Cell-Derived Nanomaterials for Acute Kidney Injury: A Pathophysiology-Driven Framework for Precision Delivery and Multimodal Therapy.
2026-06-07, Journal of drug targeting (10.1080/1061186X.2026.2684024) (online)Yibin Zheng, Qi Li, Yuting Liu, Qian Huang, Ya Peng, Xiu Li, Rui Zhang, Ruiqi Li, Xing Zhou, and Jie Lou (?)
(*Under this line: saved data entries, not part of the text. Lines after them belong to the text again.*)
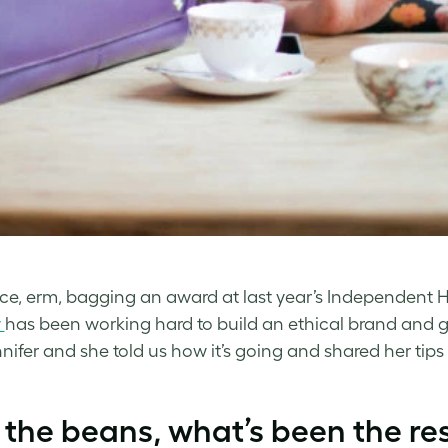
nce, erm, bagging an award at last year’s Independen
y
has been working hard to build an ethical brand and 
nnifer and she told us how it’s going and shared her tip
l the beans, what’s been the r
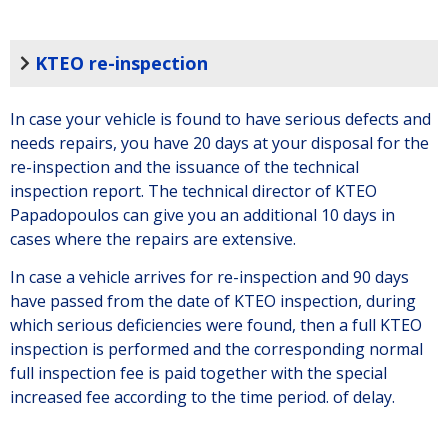
KTEO re-inspection
In case your vehicle is found to have serious defects and
needs repairs, you have 20 days at your disposal for the
re-inspection and the issuance of the technical
inspection report. The technical director of KTEO
Papadopoulos can give you an additional 10 days in
cases where the repairs are extensive.
In case a vehicle arrives for re-inspection and 90 days
have passed from the date of KTEO inspection, during
which serious deficiencies were found, then a full KTEO
inspection is performed and the corresponding normal
full inspection fee is paid together with the special
increased fee according to the time period. of delay.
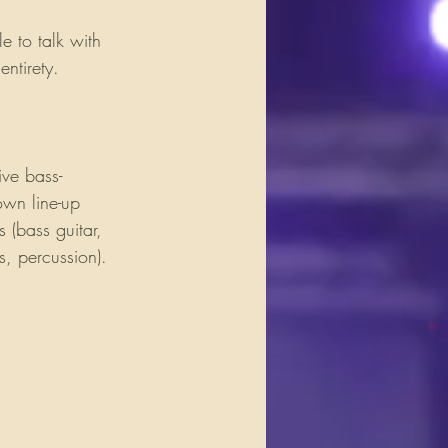
 to talk with 
ntirety.
ive bass-
own line-up 
 (bass guitar, 
, percussion). 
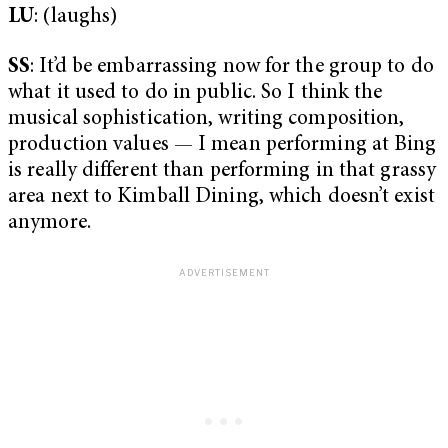
LU
: (laughs)
SS
: It’d be embarrassing now for the group to do
what it used to do in public. So I think the
musical sophistication, writing composition,
production values — I mean performing at Bing
is really different than performing in that grassy
area next to Kimball Dining, which doesn’t exist
anymore.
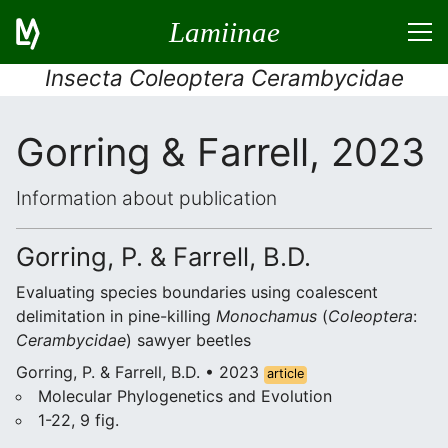
Lamiinae
Insecta Coleoptera Cerambycidae
Gorring & Farrell, 2023
Information about publication
Gorring, P. & Farrell, B.D.
Evaluating species boundaries using coalescent
delimitation in pine-killing
Monochamus
(
Coleoptera
:
Cerambycidae
) sawyer beetles
Gorring, P. & Farrell, B.D. • 2023
article
Molecular Phylogenetics and Evolution
1-22, 9 fig.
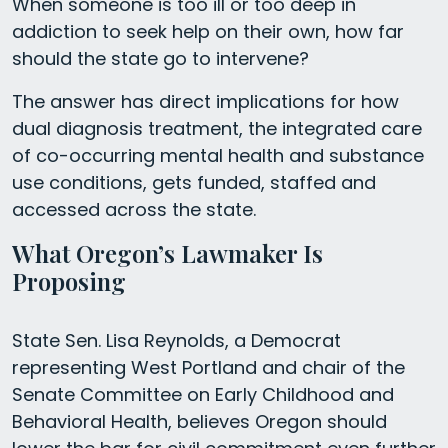
When someone is too ill or too deep in
addiction to seek help on their own, how far
should the state go to intervene?
The answer has direct implications for how
dual diagnosis treatment, the integrated care
of co-occurring mental health and substance
use conditions, gets funded, staffed and
accessed across the state.
What Oregon’s Lawmaker Is
Proposing
State Sen. Lisa Reynolds, a Democrat
representing West Portland and chair of the
Senate Committee on Early Childhood and
Behavioral Health, believes Oregon should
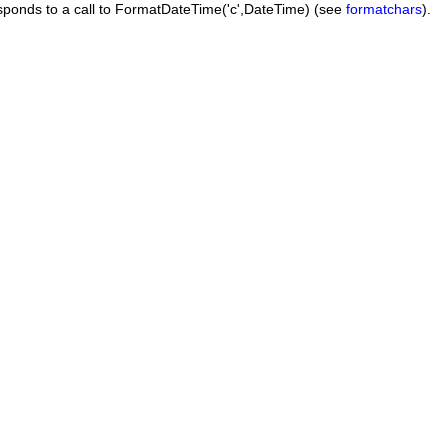
esponds to a call to
FormatDateTime('c',DateTime)
(see
formatchars
).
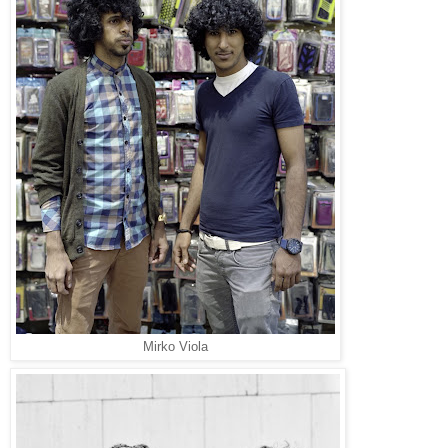
Mirko Viola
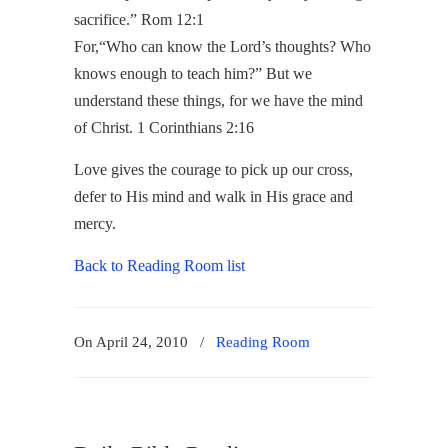
sacrifice.” Rom 12:1
For,
“Who can know the
Lord
’s thoughts?
Who
knows enough to teach him?”
But we
understand these things, for we have the mind
of Christ.
1 Corinthians 2:16
Love gives the courage to pick up our cross,
defer to His mind and walk in His grace and
mercy.
Back to Reading Room list
On April 24, 2010
/
Reading Room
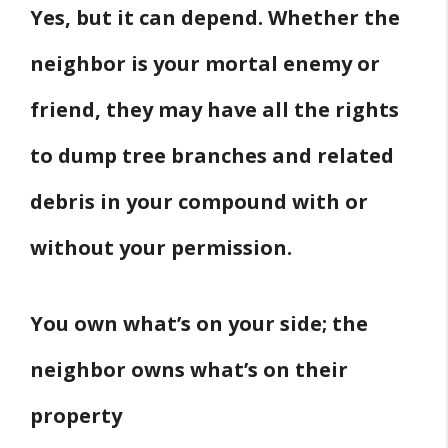
Yes, but it can depend. Whether the
neighbor is your mortal enemy or
friend, they may have all the rights
to dump tree branches and related
debris in your compound with or
without your permission.
You own what’s on your side; the
neighbor owns what’s on their
property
Acute kidney injury (AKI) is a complex disease driven by the dynamic coupling of multiple pathological mechanisms. Current treatments remain primarily supportive, making it difficult to achieve precise regulation at key pathological junctures. In recent years, cell-derived nanomaterials (CdNMs) have demonstrated unique advantages in renal-targeted delivery, biocompatibility, and multi-mechanism synergistic regulation, due to their retention of the native biological properties of the source cells. This offers a novel technical pathway to overcome the limitations of traditional nanodelivery systems in AKI treatment. This review systematically summarizes the construction strategies and application progress of CdNMs-including exosomes, cell membrane-coated nanoparticles (CM-NPs), and engineered extracellular vesicles (eEVs)-with a focus on core AKI pathological processes. It further discusses their potential applications in multimodal synergistic therapy and integrated diagnosis-treatment approaches. More importantly, this review proposes a research paradigm in which the design principles of CdNMs are systematically coupled with AKI's pathological dynamics, therapeutic timing, and efficacy evaluation dimensions. This paradigm, driven by a reverse-engineering strategy from pathological mechanisms to material construction and functional assessment, provides methodological references for achieving precise intervention, predictable efficacy evaluation, and optimized clinical translation pathways for AKI.